The entries below are to be restated exactly, and their images are to be omitted.

═════ STUDY MATERIAL

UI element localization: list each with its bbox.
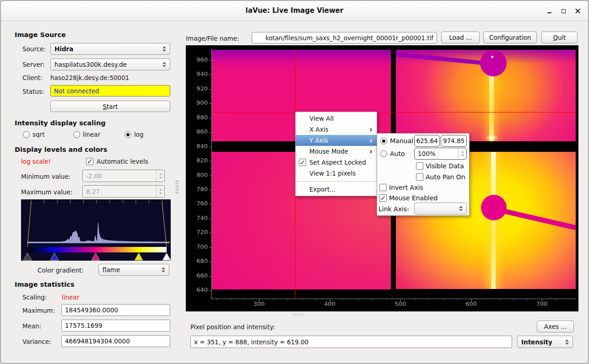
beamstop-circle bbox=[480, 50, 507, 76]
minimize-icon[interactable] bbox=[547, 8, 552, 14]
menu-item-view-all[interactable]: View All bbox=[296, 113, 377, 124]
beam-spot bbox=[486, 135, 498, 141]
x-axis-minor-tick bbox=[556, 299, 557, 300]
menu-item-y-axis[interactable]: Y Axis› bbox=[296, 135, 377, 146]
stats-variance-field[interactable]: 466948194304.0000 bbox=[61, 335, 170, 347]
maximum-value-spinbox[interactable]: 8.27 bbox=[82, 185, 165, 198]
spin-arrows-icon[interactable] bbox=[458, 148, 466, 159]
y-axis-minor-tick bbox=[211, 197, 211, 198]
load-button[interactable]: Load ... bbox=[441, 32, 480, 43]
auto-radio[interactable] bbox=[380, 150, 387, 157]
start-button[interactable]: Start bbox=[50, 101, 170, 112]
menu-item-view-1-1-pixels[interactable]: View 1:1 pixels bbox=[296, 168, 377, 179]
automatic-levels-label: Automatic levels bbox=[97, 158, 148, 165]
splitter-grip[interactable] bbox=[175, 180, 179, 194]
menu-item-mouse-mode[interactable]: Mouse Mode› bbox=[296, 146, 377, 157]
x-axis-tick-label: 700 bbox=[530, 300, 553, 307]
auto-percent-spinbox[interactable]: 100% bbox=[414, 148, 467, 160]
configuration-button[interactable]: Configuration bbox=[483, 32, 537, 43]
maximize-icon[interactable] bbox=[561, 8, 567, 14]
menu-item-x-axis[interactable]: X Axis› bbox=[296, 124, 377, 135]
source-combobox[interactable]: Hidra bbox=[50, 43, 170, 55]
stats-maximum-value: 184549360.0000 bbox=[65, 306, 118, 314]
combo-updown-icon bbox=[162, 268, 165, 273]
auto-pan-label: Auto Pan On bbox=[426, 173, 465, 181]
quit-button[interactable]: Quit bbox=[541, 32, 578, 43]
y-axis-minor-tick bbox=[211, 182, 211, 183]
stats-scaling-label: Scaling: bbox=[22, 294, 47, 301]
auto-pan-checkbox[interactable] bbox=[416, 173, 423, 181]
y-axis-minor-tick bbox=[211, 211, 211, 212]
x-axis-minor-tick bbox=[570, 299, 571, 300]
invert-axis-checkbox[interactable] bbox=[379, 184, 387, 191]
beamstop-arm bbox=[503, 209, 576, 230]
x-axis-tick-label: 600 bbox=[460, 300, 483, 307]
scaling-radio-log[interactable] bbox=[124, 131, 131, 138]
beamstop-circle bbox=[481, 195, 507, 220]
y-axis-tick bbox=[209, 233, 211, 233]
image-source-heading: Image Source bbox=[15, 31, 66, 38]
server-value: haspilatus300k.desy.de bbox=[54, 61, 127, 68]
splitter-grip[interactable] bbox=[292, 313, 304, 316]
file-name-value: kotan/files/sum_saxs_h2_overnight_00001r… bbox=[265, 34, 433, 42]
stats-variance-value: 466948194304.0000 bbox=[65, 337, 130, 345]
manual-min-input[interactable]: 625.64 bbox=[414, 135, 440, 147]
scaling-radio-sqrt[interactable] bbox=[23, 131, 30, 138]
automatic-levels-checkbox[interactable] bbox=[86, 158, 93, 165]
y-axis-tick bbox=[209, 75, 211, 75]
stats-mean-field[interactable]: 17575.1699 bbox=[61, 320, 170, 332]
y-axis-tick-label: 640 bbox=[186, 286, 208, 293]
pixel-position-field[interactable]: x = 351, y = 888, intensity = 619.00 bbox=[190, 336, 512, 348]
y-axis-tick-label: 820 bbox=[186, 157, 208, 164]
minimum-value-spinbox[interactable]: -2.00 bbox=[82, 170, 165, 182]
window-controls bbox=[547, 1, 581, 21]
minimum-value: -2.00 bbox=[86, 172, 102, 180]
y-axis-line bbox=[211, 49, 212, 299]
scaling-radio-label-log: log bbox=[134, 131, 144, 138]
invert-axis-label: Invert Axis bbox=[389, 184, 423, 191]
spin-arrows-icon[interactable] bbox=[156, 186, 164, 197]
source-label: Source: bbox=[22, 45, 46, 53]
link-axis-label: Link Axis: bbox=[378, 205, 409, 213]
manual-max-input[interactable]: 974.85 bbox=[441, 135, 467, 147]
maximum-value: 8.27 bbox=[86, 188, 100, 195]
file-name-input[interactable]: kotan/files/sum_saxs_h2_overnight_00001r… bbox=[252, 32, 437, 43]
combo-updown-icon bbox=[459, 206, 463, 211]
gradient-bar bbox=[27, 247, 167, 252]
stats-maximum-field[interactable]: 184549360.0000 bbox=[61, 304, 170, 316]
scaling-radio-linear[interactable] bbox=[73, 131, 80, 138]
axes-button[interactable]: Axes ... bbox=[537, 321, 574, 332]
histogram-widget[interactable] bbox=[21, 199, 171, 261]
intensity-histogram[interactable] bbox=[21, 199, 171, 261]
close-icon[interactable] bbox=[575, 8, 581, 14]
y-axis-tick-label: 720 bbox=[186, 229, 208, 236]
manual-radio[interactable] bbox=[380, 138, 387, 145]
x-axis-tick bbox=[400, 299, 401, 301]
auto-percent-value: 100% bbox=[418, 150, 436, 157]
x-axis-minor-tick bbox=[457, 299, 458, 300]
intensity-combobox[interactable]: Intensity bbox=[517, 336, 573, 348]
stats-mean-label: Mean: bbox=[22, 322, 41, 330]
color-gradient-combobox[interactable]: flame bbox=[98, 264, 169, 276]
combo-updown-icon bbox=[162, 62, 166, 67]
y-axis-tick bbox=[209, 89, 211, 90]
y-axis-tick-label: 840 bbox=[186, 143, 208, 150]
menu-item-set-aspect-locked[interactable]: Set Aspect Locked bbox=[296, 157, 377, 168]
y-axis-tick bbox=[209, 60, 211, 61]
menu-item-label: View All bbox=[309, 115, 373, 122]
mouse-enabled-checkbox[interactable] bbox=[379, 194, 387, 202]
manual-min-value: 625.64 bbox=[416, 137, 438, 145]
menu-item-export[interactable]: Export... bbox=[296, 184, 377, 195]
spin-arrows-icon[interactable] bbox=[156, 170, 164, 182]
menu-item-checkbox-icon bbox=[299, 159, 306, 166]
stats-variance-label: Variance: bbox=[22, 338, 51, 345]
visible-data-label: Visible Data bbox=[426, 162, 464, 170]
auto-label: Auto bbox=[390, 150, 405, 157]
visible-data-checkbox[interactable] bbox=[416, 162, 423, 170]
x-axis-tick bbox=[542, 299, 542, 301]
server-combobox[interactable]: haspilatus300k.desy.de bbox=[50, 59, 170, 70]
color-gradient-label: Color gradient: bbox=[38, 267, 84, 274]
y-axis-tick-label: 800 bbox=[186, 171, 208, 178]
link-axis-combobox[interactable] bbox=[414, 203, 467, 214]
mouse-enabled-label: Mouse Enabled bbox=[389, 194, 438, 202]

══════════

§ WRITTEN REPLY:
UI element localization: list each with its bbox.
beamstop-circle bbox=[480, 50, 507, 76]
minimize-icon[interactable] bbox=[547, 8, 552, 14]
menu-item-view-all[interactable]: View All bbox=[296, 113, 377, 124]
beam-spot bbox=[486, 135, 498, 141]
x-axis-minor-tick bbox=[556, 299, 557, 300]
menu-item-y-axis[interactable]: Y Axis› bbox=[296, 135, 377, 146]
stats-variance-field[interactable]: 466948194304.0000 bbox=[61, 335, 170, 347]
maximum-value-spinbox[interactable]: 8.27 bbox=[82, 185, 165, 198]
spin-arrows-icon[interactable] bbox=[458, 148, 466, 159]
y-axis-minor-tick bbox=[211, 197, 211, 198]
load-button[interactable]: Load ... bbox=[441, 32, 480, 43]
auto-radio[interactable] bbox=[380, 150, 387, 157]
start-button[interactable]: Start bbox=[50, 101, 170, 112]
menu-item-view-1-1-pixels[interactable]: View 1:1 pixels bbox=[296, 168, 377, 179]
automatic-levels-label: Automatic levels bbox=[97, 158, 148, 165]
splitter-grip[interactable] bbox=[175, 180, 179, 194]
menu-item-mouse-mode[interactable]: Mouse Mode› bbox=[296, 146, 377, 157]
x-axis-tick-label: 700 bbox=[530, 300, 553, 307]
auto-percent-spinbox[interactable]: 100% bbox=[414, 148, 467, 160]
configuration-button[interactable]: Configuration bbox=[483, 32, 537, 43]
maximize-icon[interactable] bbox=[561, 8, 567, 14]
menu-item-x-axis[interactable]: X Axis› bbox=[296, 124, 377, 135]
source-combobox[interactable]: Hidra bbox=[50, 43, 170, 55]
stats-maximum-value: 184549360.0000 bbox=[65, 306, 118, 314]
combo-updown-icon bbox=[162, 268, 165, 273]
auto-pan-label: Auto Pan On bbox=[426, 173, 465, 181]
quit-button[interactable]: Quit bbox=[541, 32, 578, 43]
y-axis-minor-tick bbox=[211, 182, 211, 183]
stats-scaling-label: Scaling: bbox=[22, 294, 47, 301]
auto-pan-checkbox[interactable] bbox=[416, 173, 423, 181]
y-axis-minor-tick bbox=[211, 211, 211, 212]
x-axis-minor-tick bbox=[570, 299, 571, 300]
invert-axis-checkbox[interactable] bbox=[379, 184, 387, 191]
beamstop-arm bbox=[503, 209, 576, 230]
x-axis-tick-label: 600 bbox=[460, 300, 483, 307]
scaling-radio-log[interactable] bbox=[124, 131, 131, 138]
beamstop-circle bbox=[481, 195, 507, 220]
y-axis-tick bbox=[209, 233, 211, 233]
image-source-heading: Image Source bbox=[15, 31, 66, 38]
server-value: haspilatus300k.desy.de bbox=[54, 61, 127, 68]
splitter-grip[interactable] bbox=[292, 313, 304, 316]
file-name-value: kotan/files/sum_saxs_h2_overnight_00001r… bbox=[265, 34, 433, 42]
stats-variance-value: 466948194304.0000 bbox=[65, 337, 130, 345]
manual-min-input[interactable]: 625.64 bbox=[414, 135, 440, 147]
scaling-radio-sqrt[interactable] bbox=[23, 131, 30, 138]
automatic-levels-checkbox[interactable] bbox=[86, 158, 93, 165]
y-axis-tick bbox=[209, 75, 211, 75]
stats-mean-field[interactable]: 17575.1699 bbox=[61, 320, 170, 332]
y-axis-tick-label: 640 bbox=[186, 286, 208, 293]
pixel-position-field[interactable]: x = 351, y = 888, intensity = 619.00 bbox=[190, 336, 512, 348]
y-axis-tick-label: 820 bbox=[186, 157, 208, 164]
minimum-value-spinbox[interactable]: -2.00 bbox=[82, 170, 165, 182]
window-controls bbox=[547, 1, 581, 21]
minimum-value: -2.00 bbox=[86, 172, 102, 180]
y-axis-line bbox=[211, 49, 212, 299]
scaling-radio-label-log: log bbox=[134, 131, 144, 138]
invert-axis-label: Invert Axis bbox=[389, 184, 423, 191]
spin-arrows-icon[interactable] bbox=[156, 186, 164, 197]
source-label: Source: bbox=[22, 45, 46, 53]
link-axis-label: Link Axis: bbox=[378, 205, 409, 213]
manual-max-input[interactable]: 974.85 bbox=[441, 135, 467, 147]
maximum-value: 8.27 bbox=[86, 188, 100, 195]
file-name-input[interactable]: kotan/files/sum_saxs_h2_overnight_00001r… bbox=[252, 32, 437, 43]
combo-updown-icon bbox=[459, 206, 463, 211]
gradient-bar bbox=[27, 247, 167, 252]
stats-maximum-field[interactable]: 184549360.0000 bbox=[61, 304, 170, 316]
scaling-radio-linear[interactable] bbox=[73, 131, 80, 138]
axes-button[interactable]: Axes ... bbox=[537, 321, 574, 332]
histogram-widget[interactable] bbox=[21, 199, 171, 261]
intensity-histogram[interactable] bbox=[21, 199, 171, 261]
close-icon[interactable] bbox=[575, 8, 581, 14]
y-axis-tick-label: 720 bbox=[186, 229, 208, 236]
manual-radio[interactable] bbox=[380, 138, 387, 145]
x-axis-tick bbox=[400, 299, 401, 301]
auto-percent-value: 100% bbox=[418, 150, 436, 157]
x-axis-minor-tick bbox=[457, 299, 458, 300]
intensity-combobox[interactable]: Intensity bbox=[517, 336, 573, 348]
stats-mean-label: Mean: bbox=[22, 322, 41, 330]
color-gradient-combobox[interactable]: flame bbox=[98, 264, 169, 276]
combo-updown-icon bbox=[162, 62, 166, 67]
y-axis-tick bbox=[209, 89, 211, 90]
y-axis-tick-label: 840 bbox=[186, 143, 208, 150]
menu-item-set-aspect-locked[interactable]: Set Aspect Locked bbox=[296, 157, 377, 168]
y-axis-tick bbox=[209, 60, 211, 61]
menu-item-label: View All bbox=[309, 115, 373, 122]
mouse-enabled-checkbox[interactable] bbox=[379, 194, 387, 202]
manual-min-value: 625.64 bbox=[416, 137, 438, 145]
menu-item-export[interactable]: Export... bbox=[296, 184, 377, 195]
spin-arrows-icon[interactable] bbox=[156, 170, 164, 182]
menu-item-checkbox-icon bbox=[299, 159, 306, 166]
stats-variance-label: Variance: bbox=[22, 338, 51, 345]
visible-data-label: Visible Data bbox=[426, 162, 464, 170]
auto-label: Auto bbox=[390, 150, 405, 157]
visible-data-checkbox[interactable] bbox=[416, 162, 423, 170]
x-axis-tick bbox=[542, 299, 542, 301]
server-combobox[interactable]: haspilatus300k.desy.de bbox=[50, 59, 170, 70]
color-gradient-label: Color gradient: bbox=[38, 267, 84, 274]
y-axis-tick-label: 800 bbox=[186, 171, 208, 178]
link-axis-combobox[interactable] bbox=[414, 203, 467, 214]
mouse-enabled-label: Mouse Enabled bbox=[389, 194, 438, 202]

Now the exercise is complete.